A cover story on Robert Lanza in U.S. News and World Report summarized his remarkable life with these words: “[He] is the living embodiment of the character played by Matt Damon in the movie ‘Good Will Hunting.’ Growing up underprivileged in Stoughton, Mass., south of Boston, the young preteen caught the attention of Harvard Medical School researchers when he showed up on the university steps having successfully altered the genetics of chickens in his basement. Over the next decade, he was ‘discovered’ and taken under the wing of scientific giants such as psychologist B.F. Skinner, immunologist Jonas Salk, and heart transplant pioneer Christiaan Barnard.
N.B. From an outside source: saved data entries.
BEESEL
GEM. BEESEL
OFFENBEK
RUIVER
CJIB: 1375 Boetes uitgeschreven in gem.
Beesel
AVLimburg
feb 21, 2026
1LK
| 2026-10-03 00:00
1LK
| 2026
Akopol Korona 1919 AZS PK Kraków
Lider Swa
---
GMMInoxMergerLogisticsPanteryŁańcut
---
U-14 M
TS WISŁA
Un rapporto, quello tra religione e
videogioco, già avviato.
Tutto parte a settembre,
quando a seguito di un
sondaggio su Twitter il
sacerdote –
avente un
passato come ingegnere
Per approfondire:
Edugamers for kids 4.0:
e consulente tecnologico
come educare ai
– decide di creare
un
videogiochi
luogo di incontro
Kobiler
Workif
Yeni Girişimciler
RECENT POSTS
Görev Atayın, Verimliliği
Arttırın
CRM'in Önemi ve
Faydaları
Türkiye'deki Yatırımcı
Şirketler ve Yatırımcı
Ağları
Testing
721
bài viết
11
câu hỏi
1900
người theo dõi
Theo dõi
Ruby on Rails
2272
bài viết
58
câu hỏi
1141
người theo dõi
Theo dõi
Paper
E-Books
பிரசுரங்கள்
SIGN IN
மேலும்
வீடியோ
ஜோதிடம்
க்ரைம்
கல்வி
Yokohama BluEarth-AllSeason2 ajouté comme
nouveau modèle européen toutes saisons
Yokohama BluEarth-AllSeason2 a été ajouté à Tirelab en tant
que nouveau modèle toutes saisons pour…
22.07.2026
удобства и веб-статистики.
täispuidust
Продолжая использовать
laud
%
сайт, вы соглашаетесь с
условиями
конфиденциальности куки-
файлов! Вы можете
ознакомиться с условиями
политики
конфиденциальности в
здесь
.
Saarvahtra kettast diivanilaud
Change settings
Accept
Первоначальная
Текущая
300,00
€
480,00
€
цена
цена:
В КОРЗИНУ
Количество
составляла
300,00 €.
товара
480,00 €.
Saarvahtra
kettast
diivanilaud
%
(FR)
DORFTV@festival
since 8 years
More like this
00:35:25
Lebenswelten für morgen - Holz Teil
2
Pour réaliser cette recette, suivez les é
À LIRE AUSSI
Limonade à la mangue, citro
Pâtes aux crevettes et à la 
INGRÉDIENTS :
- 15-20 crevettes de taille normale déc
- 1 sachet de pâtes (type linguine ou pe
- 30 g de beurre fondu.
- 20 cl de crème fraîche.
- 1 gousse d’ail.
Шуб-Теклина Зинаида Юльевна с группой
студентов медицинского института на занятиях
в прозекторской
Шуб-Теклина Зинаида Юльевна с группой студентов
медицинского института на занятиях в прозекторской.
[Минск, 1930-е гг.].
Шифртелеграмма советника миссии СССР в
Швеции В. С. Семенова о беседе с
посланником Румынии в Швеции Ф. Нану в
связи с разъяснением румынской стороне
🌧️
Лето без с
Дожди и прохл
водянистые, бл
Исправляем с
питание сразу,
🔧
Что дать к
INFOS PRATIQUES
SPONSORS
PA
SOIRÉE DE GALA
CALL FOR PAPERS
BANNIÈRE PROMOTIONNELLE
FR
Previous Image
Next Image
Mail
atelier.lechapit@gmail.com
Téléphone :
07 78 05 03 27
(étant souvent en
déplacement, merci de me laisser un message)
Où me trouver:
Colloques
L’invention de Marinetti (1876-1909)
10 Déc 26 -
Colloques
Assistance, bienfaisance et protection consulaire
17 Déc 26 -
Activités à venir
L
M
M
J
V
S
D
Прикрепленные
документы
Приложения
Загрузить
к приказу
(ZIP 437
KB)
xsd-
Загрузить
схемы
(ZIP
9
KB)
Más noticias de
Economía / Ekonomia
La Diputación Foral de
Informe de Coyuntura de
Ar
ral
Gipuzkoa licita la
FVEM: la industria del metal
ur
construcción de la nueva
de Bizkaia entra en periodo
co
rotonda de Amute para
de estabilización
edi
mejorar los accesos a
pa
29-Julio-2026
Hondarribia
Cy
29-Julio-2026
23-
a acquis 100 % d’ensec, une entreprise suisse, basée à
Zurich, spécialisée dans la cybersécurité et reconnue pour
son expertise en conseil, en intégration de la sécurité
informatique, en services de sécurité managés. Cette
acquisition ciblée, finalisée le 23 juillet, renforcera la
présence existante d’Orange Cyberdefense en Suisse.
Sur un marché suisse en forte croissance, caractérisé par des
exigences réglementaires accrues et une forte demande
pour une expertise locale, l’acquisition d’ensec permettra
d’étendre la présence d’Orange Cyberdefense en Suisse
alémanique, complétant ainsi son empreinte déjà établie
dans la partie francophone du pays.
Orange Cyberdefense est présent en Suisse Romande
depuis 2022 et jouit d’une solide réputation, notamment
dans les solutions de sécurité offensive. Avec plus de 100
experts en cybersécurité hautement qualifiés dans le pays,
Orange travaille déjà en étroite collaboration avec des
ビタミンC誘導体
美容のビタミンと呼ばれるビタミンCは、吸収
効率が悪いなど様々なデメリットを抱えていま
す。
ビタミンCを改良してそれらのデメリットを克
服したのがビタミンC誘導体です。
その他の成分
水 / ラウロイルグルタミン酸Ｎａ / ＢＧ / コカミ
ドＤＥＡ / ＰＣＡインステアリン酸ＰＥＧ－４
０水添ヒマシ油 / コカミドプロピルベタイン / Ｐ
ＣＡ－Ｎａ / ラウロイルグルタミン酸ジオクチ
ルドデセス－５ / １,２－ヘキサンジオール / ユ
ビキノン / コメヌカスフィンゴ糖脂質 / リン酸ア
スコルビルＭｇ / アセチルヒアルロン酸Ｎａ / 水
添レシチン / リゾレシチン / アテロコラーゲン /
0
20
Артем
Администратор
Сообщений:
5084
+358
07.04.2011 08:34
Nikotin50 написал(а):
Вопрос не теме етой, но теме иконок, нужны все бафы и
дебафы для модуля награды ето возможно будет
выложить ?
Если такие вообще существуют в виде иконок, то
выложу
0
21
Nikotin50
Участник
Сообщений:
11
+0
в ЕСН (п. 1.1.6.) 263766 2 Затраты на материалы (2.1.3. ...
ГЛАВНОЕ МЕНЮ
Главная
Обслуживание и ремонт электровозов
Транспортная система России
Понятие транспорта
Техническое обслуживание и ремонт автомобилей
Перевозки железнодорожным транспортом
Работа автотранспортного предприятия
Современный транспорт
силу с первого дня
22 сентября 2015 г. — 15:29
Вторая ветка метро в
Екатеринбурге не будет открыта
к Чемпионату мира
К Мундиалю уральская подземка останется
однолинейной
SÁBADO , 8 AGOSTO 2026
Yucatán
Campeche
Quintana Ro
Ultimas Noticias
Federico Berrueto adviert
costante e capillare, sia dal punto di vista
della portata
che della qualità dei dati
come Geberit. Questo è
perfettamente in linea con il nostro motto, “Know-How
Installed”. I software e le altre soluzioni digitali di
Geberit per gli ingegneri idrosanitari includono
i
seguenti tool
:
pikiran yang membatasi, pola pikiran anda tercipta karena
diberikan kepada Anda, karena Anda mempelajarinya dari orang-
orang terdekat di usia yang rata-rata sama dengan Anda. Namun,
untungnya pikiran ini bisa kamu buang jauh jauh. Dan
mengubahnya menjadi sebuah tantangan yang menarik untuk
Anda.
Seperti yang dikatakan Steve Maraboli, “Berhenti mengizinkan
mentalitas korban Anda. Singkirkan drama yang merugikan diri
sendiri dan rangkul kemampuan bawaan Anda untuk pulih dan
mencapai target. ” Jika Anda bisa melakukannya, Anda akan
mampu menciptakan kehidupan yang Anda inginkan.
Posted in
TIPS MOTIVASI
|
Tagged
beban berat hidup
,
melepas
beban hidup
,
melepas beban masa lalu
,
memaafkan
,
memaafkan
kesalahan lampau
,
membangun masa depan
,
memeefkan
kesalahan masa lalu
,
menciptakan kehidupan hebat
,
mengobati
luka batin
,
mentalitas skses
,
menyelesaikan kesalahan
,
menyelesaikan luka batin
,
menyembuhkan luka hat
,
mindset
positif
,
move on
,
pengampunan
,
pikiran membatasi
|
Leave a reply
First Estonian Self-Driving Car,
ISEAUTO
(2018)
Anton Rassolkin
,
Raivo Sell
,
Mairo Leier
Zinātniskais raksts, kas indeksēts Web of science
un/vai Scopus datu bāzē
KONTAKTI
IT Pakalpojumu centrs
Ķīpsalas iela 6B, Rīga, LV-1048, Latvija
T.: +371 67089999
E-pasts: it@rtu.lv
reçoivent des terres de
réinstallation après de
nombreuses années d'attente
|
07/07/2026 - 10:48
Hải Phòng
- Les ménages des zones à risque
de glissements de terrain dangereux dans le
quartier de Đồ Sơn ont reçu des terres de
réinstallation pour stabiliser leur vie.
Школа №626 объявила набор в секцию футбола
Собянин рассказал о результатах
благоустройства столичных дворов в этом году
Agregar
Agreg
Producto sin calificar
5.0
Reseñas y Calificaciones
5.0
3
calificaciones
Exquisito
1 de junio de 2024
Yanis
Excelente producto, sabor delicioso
His mentors described him as a ‘genius,’ a ‘renegade thinker,’ even likening him to Einstein.”
The full potential of this renegade genius began to shine through his already formidable scientific achievements as a stem cell researcher with the publication of his article, “A New Theory of the Universe,” in 2007. In that trailblazing essay, Lanza outlined the principles that would anchor Biocentrism, a book that Nyogen Roshi describes as mirroring his experiences in the practice of zazen as closely as anything he has encountered in a modern writer.
Lanza is in the early stages of a project that aims to regenerate damaged optic nerves from specially designed lines of stem cells—a collaborative undertaking that introduced him to Hazy Moon sangha member Ralph Shikan Levinson, a professor of ophthalmology at UCLA. Through that association Lanza learned of his small but enthusiastic fan base at the Hazy Moon and graciously agreed to respond to some questions about his work.